Peraltro, ai sensi delle Convenzioni di Bruxelles del 27 settembre 1968, il giudice italiano del forum actoris ha giurisdizione e competenza in ordine all'emissione di provvedimento cautelare chiesto da soggetto italiano in confronto di soggetti stranieri (ex plurimis: Tribunale di Rovereto, 6 marzo 1998, in Giur. merito, 1999, pag. 778).

 
Casistica 

Nel corso degli anni, il ricorso alle misure cautelari ha prodotto un numero ingente di dicta, aventi a oggetto le situazioni più disparate.
Ad esempio, con riferimento ai mezzi di contraffazione utilizzati, si è ritenuto che l'inibitoria non dovesse essere concessa solo nel caso di riproduzione in serie con mezzi assai sofisticati delle opere tutelate dal diritto d'autore, ma dovesse essere disposta in via cautelare l'inibitoria alla riproduzione anche con fotocopiatrice (Pretura di Verona, 23 marzo 1992, in Giur. merito 1993, pag. 638).
Anche con riferimento all'imitazione servile di programmi per elaboratore (ritenuti, per l'appunto, quanto opere dell'ingegno, tutelabili qualora dotati dei caratteri della creatività e della comunicabilità) è stata più volte accolta l'istanza di inibitoria, in via cautelare, di ulteriore produzione e distribuzione di programmi applicativi costituenti imitazione ed elaborazione non consentite di altro software (si veda, ad esempio: Pretura di Bari, 11 febbraio 1991, in Foro it. 1991, I, c. 2258).
Peraltro, si è affermato che l'utilizzo per il commento musicale di uno spot pubblicitario di una parte caratterizzante e originale di una precedente composizione dà diritto a ottenere l'inibitoria e il risarcimento del danno (Tribunale di Milano, 28 ottobre 2002, in Dir. autore, 2003, pag. 486).
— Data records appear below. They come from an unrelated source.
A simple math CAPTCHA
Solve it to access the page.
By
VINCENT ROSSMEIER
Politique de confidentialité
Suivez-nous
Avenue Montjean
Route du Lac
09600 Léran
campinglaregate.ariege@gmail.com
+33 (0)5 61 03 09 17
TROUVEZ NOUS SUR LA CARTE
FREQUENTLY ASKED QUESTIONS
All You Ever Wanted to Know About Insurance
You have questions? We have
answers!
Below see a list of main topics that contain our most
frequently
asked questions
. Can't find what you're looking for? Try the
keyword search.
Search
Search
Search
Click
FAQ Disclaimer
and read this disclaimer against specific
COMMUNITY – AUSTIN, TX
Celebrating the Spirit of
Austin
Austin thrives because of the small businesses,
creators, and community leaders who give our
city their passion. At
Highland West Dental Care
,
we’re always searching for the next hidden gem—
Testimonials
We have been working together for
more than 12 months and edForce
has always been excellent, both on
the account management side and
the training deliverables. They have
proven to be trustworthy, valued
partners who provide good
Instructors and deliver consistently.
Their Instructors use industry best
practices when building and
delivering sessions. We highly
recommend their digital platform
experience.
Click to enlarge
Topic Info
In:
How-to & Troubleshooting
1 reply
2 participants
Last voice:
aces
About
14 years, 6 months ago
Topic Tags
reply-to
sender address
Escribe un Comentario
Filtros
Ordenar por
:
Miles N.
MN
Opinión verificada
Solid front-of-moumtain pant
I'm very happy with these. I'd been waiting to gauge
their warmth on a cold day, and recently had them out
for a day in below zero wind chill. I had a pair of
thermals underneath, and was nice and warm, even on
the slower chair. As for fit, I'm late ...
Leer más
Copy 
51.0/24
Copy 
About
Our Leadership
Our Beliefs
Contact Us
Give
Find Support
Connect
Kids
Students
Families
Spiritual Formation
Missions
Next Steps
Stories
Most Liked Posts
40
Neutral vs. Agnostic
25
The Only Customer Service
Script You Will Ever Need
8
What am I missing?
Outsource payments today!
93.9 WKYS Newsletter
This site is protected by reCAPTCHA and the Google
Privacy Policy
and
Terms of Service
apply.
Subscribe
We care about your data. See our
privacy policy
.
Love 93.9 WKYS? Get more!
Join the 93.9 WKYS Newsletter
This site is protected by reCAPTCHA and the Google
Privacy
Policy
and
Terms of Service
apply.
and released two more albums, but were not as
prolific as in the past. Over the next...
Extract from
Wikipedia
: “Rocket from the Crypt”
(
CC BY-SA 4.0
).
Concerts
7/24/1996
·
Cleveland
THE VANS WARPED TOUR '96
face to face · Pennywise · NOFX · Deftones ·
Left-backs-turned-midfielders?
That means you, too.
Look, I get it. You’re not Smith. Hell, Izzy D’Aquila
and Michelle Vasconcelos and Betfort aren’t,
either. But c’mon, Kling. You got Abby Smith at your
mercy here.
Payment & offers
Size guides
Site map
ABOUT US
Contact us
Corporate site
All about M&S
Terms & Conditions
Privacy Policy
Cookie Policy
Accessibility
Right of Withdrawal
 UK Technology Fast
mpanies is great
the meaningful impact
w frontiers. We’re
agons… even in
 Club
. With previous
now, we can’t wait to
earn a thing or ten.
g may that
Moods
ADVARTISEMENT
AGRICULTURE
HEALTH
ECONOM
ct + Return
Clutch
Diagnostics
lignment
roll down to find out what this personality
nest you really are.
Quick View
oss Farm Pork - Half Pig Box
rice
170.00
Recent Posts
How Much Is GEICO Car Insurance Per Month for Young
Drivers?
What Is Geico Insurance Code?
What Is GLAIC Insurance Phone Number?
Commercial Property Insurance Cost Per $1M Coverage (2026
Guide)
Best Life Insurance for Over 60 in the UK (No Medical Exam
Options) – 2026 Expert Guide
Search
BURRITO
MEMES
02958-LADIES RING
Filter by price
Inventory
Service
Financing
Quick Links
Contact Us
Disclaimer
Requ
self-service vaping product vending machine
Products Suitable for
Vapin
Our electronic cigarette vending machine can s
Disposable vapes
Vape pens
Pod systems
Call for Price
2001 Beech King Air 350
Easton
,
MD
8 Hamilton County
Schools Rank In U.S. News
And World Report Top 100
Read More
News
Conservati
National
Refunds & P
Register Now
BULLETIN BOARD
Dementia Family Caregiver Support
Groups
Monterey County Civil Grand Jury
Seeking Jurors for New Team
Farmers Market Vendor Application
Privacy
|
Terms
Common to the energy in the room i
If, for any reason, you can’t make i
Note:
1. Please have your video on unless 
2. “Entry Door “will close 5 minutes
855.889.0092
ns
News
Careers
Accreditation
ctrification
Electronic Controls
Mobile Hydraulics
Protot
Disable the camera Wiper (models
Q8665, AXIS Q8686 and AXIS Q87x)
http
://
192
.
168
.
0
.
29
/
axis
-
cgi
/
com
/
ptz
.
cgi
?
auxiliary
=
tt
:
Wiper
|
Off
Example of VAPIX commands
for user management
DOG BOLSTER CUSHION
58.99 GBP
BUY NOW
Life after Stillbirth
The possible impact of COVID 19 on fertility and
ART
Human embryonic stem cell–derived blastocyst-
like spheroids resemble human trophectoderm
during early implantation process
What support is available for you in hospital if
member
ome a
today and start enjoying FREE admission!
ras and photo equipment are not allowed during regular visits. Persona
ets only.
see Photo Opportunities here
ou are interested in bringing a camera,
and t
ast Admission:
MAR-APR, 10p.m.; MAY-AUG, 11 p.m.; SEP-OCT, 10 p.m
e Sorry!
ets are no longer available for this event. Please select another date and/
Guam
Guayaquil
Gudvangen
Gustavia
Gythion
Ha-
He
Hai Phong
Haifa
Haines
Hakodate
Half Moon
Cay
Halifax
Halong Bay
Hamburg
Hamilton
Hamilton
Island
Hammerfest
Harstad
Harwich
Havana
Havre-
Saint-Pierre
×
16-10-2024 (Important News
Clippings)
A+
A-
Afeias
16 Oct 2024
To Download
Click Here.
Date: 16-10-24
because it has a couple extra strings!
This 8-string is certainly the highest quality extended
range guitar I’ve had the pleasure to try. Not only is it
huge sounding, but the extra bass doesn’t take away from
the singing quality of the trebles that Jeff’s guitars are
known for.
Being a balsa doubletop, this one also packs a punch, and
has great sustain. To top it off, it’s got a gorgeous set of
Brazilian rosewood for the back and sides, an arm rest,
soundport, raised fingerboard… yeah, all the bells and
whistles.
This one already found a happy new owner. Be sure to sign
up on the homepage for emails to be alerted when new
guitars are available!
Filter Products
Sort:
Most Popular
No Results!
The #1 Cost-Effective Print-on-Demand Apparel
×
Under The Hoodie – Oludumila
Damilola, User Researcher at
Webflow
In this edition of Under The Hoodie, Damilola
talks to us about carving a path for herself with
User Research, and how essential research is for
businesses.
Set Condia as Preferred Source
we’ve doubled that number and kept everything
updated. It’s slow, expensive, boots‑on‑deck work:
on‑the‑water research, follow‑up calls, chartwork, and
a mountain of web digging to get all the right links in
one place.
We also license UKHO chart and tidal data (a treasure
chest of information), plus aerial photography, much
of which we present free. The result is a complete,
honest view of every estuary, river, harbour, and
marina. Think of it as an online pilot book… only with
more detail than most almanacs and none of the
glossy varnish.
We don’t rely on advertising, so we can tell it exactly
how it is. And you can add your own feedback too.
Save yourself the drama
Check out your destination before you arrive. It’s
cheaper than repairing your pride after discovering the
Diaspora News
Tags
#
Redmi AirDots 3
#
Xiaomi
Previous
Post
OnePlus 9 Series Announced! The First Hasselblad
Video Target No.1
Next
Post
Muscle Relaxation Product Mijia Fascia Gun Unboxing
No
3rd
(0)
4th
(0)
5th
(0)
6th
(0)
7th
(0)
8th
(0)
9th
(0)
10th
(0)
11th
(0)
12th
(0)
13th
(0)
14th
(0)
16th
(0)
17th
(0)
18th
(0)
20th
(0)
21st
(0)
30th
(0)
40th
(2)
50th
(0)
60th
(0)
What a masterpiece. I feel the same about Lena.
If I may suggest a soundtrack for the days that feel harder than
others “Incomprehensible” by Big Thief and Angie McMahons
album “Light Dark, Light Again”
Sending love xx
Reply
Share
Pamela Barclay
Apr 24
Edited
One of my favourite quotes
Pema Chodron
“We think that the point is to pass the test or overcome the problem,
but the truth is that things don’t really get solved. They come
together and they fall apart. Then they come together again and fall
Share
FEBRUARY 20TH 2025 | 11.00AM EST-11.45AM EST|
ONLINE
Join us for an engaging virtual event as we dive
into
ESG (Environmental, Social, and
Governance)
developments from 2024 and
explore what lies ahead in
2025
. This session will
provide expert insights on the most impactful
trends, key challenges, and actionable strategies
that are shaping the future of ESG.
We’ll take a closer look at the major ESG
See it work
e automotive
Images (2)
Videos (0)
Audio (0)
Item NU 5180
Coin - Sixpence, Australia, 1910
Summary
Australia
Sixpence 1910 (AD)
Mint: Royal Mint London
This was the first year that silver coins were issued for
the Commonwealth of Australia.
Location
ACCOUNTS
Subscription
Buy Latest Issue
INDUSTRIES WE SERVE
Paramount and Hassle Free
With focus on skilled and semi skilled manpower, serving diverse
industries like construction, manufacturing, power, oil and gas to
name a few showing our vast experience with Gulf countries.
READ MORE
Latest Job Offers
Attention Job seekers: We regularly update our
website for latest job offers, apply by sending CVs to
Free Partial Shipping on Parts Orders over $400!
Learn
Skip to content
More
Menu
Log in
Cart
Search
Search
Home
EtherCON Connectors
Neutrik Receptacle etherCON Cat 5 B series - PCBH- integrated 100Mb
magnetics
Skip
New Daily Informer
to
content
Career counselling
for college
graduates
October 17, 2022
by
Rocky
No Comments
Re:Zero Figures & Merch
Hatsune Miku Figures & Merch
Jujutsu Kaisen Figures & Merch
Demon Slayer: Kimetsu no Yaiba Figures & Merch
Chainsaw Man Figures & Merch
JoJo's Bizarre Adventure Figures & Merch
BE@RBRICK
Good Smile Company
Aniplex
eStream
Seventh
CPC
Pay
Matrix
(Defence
Allo stesso modo, la giurisprudenza, attribuendo al risultato dell'attività pubblicitaria un particolare valore creativo e ravvisando il periculum nella persistenza della contraffazione, ha ritenuto il messaggio pubblicitario - in sé - protetto dal diritto d'autore e meritevole di essere tutelato dalla concessione di misure cautelari (Tribunale di Bari, in Dir. informatica, 2000, pag. 455).
Si precisa peraltro che la tutela in via cautelare è ovviamente estesa anche ai titolari di diritti connessi e ai loro eredi (Tribunale di Milano, 27 aprile 2005, in Aida, 2006).


Competenza 

Innanzitutto, si deve rilevare che la competenza sui contenziosi di diritto d'autore appartiene alle sezioni specializzate in materia di proprietà industriale e intellettuale istituite presso tribunali e Corti d'appello, dal Dlgs 168/2003. Inoltre, ai fini della determinazione della competenza territoriale in tema di violazione del diritto d'autore relativa a ipotesi di responsabilità extracontrattuale, la giurisprudenza ha ritenuto che dovesse intendersi competente, oltre al giudice del luogo della residenza o domicilio del convenuto, anche quello del luogo di commissione dell'illecito (Appello Milano, 24 novembre 1999, in Giur. it., 2000, pag. 777, con nota di M. Crosignani).

Penalità di mora

L'articolo 2 del Dlgs 140/2006 nel sostituire il testo dell'articolo 156 della legge sul diritto d'autore, sancisce il principio della penalità di mora, stabilendo che - nel pronunciare l'inibitoria, l'Autorità giudiziaria ha la possibilità di indicare «una somma dovuta per ogni violazione o inosservanza successivamente constatata o per ogni ritardo nell'esecuzione del provvedimento».
Benché la norma sia recentissima, si deve osservare che la prassi della penalità di mora (che affonda le proprie radici nell'articolo 41.1 degli Accordi TRIPs), costituiva una prassi già estremamente diffusa nella giurisprudenza nazionale, la quale ne dava applicazione per rafforzare l'inibitoria (Tribunale di Bolzano, 22 aprile 1998, in Giur. it., 1999, pag. 112), ovvero al fine di costituire un forte deterrente, fornendo una misura che consentisse una facile esecuzione forzata (Tribunale di Torino, 27 gennaio 1999, in Giur. Ann. Dir. Ind., 1999, pag. 3978), pur non riconducendo l'istituto nell'alveo delle misure risarcitorie (Corte appello di Bologna, 21 gennaio 1986, in Giur. Ann. Dir. Ind., 1986, pag. 2018) o in quello delle misure compulsorie (Tribunale di Milano, 17 novembre 1980, in Giur. Ann. Dir. Ind., 1981, pag. 1350).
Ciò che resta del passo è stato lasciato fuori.